_EXERCISE BRIEF:_
Your answer must be an exact copy of the lines from the one holding "며, 최고 출력은 220~310kW, 최" through the last line of the entries below, with nothing added.

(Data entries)
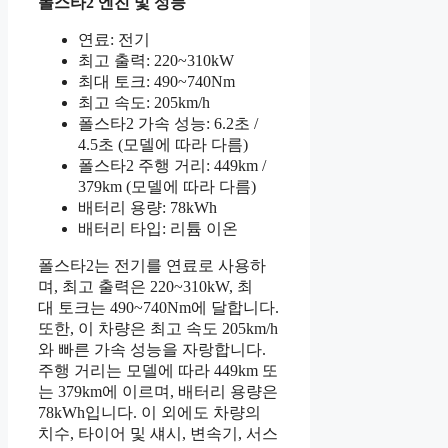
폴스타2 엔진 및 성능
연료: 전기
최고 출력: 220~310kW
최대 토크: 490~740Nm
최고 속도: 205km/h
폴스타2 가속 성능: 6.2초 /
4.5초 (모델에 따라 다름)
폴스타2 주행 거리: 449km /
379km (모델에 따라 다름)
배터리 용량: 78kWh
배터리 타입: 리튬 이온
폴스타2는 전기를 연료로 사용하
며, 최고 출력은 220~310kW, 최
대 토크는 490~740Nm에 달합니다.
또한, 이 차량은 최고 속도 205km/h
와 빠른 가속 성능을 자랑합니다.
주행 거리는 모델에 따라 449km 또
는 379km에 이르며, 배터리 용량은
78kWh입니다. 이 외에도 차량의
치수, 타이어 및 섀시, 변속기, 서스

_RESPONSE TO THE EXERCISE:_
며, 최고 출력은 220~310kW, 최
대 토크는 490~740Nm에 달합니다.
또한, 이 차량은 최고 속도 205km/h
와 빠른 가속 성능을 자랑합니다.
주행 거리는 모델에 따라 449km 또
는 379km에 이르며, 배터리 용량은
78kWh입니다. 이 외에도 차량의
치수, 타이어 및 섀시, 변속기, 서스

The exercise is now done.